# Multi-Cluster Healing Coordination

## Overview
This notebook implements multi-cluster self-healing coordination. It manages healing actions across multiple OpenShift clusters, handles cluster failover, and coordinates distributed remediation.

## Prerequisites
- Completed: All Phase 1-7 notebooks
- Multiple OpenShift clusters available
- Hub cluster with federation capability
- Network connectivity between clusters

## Learning Objectives
- Coordinate healing across clusters
- Implement cluster failover
- Manage distributed state
- Handle cross-cluster communication
- Track multi-cluster health

## Key Concepts
- **Cluster Federation**: Manage multiple clusters
- **Distributed Coordination**: Cross-cluster healing
- **Failover**: Automatic cluster switching
- **State Synchronization**: Keep clusters in sync
- **Multi-Cluster Metrics**: Aggregate metrics across clusters

## Setup Section

In [None]:
import sys
import os
import json
import logging
from pathlib import Path
from datetime import datetime, timedelta
import pandas as pd
import numpy as np
from typing import Dict, List, Any

# Setup path for utils module - works from any directory
def find_utils_path():
    """Find utils path regardless of current working directory"""
    possible_paths = [
        Path(__file__).parent.parent / 'utils' if '__file__' in dir() else None,
        Path.cwd() / 'notebooks' / 'utils',
        Path.cwd().parent / 'utils',
        Path('/workspace/repo/notebooks/utils'),
        Path('/opt/app-root/src/notebooks/utils'),
        Path('/opt/app-root/src/openshift-aiops-platform/notebooks/utils'),
    ]
    for p in possible_paths:
        if p and p.exists() and (p / 'common_functions.py').exists():
            return str(p)
    current = Path.cwd()
    for _ in range(5):
        utils_path = current / 'notebooks' / 'utils'
        if utils_path.exists():
            return str(utils_path)
        current = current.parent
    return None

utils_path = find_utils_path()
if utils_path:
    sys.path.insert(0, utils_path)
    print(f"✅ Utils path found: {utils_path}")
else:
    print("⚠️ Utils path not found - will use fallback implementations")
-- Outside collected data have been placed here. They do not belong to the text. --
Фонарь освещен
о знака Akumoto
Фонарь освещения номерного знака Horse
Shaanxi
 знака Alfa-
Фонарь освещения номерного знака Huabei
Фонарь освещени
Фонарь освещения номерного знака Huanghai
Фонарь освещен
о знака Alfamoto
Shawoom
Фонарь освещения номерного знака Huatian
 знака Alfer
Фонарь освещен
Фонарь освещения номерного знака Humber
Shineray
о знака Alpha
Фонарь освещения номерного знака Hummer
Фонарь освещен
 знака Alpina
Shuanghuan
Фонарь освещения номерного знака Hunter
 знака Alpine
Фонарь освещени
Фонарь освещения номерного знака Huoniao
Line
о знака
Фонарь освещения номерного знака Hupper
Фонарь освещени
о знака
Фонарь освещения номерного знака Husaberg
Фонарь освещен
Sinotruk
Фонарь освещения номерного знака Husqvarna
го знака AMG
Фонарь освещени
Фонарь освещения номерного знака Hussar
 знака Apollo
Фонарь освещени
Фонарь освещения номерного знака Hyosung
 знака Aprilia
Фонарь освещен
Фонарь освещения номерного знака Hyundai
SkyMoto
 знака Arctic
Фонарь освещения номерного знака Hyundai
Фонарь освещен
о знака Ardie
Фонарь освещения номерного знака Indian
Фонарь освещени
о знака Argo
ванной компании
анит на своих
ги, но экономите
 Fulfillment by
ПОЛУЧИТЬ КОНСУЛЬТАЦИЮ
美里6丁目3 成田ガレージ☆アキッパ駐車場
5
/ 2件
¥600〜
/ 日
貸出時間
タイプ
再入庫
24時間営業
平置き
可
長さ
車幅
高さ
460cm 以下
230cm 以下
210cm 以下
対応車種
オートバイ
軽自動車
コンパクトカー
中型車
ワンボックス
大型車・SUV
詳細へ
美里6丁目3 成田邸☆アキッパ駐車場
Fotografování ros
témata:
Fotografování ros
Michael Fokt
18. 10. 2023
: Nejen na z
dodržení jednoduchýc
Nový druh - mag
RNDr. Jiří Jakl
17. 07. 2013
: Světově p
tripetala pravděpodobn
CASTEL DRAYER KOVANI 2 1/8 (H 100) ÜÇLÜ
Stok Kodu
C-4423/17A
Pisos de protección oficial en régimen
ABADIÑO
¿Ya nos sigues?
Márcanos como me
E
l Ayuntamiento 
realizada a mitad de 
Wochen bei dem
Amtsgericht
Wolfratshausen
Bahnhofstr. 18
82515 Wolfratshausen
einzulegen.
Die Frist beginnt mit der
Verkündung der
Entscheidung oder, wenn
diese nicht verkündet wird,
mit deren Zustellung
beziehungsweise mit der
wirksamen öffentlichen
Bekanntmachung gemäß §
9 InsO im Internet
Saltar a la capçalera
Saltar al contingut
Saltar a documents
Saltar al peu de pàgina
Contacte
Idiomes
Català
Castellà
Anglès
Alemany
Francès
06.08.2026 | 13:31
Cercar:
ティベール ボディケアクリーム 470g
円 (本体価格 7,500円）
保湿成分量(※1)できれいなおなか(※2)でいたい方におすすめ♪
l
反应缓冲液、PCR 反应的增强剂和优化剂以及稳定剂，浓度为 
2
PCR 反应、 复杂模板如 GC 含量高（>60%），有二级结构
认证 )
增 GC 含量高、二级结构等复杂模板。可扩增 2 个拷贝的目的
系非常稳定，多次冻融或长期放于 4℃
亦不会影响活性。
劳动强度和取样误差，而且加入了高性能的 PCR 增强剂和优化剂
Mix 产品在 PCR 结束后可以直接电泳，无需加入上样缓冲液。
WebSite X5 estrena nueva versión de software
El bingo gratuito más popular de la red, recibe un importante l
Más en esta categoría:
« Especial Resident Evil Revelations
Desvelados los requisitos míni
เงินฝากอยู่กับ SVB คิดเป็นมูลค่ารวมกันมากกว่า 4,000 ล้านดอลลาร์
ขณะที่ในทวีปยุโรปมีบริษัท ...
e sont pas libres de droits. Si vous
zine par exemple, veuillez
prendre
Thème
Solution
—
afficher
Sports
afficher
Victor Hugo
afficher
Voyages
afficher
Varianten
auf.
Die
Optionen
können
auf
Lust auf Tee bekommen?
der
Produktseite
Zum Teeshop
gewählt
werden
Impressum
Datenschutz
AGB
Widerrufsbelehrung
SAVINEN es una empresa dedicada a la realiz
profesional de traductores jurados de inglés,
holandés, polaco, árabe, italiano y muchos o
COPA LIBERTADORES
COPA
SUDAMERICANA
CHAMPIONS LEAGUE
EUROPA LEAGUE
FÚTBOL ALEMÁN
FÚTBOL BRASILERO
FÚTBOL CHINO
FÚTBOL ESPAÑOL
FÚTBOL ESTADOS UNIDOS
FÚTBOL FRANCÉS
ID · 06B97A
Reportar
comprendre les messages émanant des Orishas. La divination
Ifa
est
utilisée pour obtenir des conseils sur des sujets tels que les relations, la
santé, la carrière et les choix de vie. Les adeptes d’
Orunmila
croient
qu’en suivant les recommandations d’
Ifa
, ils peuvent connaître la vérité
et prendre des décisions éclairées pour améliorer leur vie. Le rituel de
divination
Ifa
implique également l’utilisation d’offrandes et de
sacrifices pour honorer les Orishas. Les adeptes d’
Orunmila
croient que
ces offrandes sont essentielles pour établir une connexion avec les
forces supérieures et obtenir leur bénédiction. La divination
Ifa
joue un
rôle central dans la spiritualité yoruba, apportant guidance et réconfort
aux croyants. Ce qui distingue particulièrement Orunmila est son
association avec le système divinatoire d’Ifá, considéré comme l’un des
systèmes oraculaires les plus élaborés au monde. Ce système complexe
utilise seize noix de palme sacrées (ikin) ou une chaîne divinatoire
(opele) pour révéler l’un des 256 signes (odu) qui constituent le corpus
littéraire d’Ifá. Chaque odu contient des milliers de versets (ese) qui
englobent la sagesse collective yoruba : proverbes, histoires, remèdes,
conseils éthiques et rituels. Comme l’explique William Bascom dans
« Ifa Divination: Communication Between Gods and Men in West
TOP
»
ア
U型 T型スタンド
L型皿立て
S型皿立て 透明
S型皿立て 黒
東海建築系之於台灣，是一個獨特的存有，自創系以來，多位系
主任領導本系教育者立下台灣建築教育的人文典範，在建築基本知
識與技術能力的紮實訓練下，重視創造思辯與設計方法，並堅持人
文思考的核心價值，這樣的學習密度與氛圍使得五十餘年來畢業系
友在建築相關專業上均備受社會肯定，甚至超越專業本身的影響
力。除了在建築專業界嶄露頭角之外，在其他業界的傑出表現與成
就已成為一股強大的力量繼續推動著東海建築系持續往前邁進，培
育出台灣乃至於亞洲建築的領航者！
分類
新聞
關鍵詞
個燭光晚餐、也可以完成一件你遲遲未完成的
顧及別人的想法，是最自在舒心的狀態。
# Try to import common functions, with fallback
try:
    from common_functions import setup_environment
    print("✅ Common functions imported")
except ImportError as e:
    print(f"⚠️ Common functions not available: {e}")
    def setup_environment():
        os.makedirs('/opt/app-root/src/data/processed', exist_ok=True)
        os.makedirs('/opt/app-root/src/models', exist_ok=True)
        return {'data_dir': '/opt/app-root/src/data', 'models_dir': '/opt/app-root/src/models'}

# Configure logging
logging.basicConfig(level=logging.INFO)
logger = logging.getLogger(__name__)

# Setup environment
env_info = setup_environment()
logger.info(f"Environment ready: {env_info}")

# Define paths
DATA_DIR = Path('/opt/app-root/src/data')
PROCESSED_DIR = DATA_DIR / 'processed'
PROCESSED_DIR.mkdir(parents=True, exist_ok=True)

# Configuration
NAMESPACE = 'self-healing-platform'
CLUSTERS = ['hub-cluster', 'spoke-cluster-1', 'spoke-cluster-2']
FAILOVER_THRESHOLD = 0.5  # 50% health threshold

logger.info(f"Multi-cluster coordination initialized")
logger.info(f"Clusters: {CLUSTERS}")

## Implementation Section

### 1. Cluster Health Monitoring

In [None]:
def monitor_cluster_health(cluster_name: str) -> Dict[str, Any]:
    """
    Monitor health of a single cluster.
    
    Args:
        cluster_name: Name of the cluster
    
    Returns:
        Cluster health status
    """
    try:
        health_status = {
            'cluster_name': cluster_name,
            'timestamp': datetime.now().isoformat(),
            'api_server_healthy': np.random.choice([True, False], p=[0.95, 0.05]),
            'etcd_healthy': np.random.choice([True, False], p=[0.95, 0.05]),
            'nodes_ready': np.random.randint(3, 7),
            'nodes_total': 7,
            'pods_running': np.random.randint(50, 100),
            'pods_failed': np.random.randint(0, 5),
            'cpu_usage_percent': np.random.uniform(20, 80),
            'memory_usage_percent': np.random.uniform(30, 85)
        }
        
        # Calculate overall health
        health_score = (
            (health_status['api_server_healthy'] * 0.3) +
            (health_status['etcd_healthy'] * 0.3) +
            ((health_status['nodes_ready'] / health_status['nodes_total']) * 0.2) +
            ((1 - health_status['cpu_usage_percent'] / 100) * 0.1) +
            ((1 - health_status['memory_usage_percent'] / 100) * 0.1)
        )
        
        health_status['health_score'] = health_score
        health_status['healthy'] = health_score >= FAILOVER_THRESHOLD
        
        logger.info(f"Cluster {cluster_name} health: {health_score:.2%}")
        return health_status
    except Exception as e:
        logger.error(f"Cluster health monitoring error: {e}")
        return {'error': str(e)}

# Monitor all clusters
cluster_health = {cluster: monitor_cluster_health(cluster) for cluster in CLUSTERS}
print(json.dumps(cluster_health, indent=2, default=str))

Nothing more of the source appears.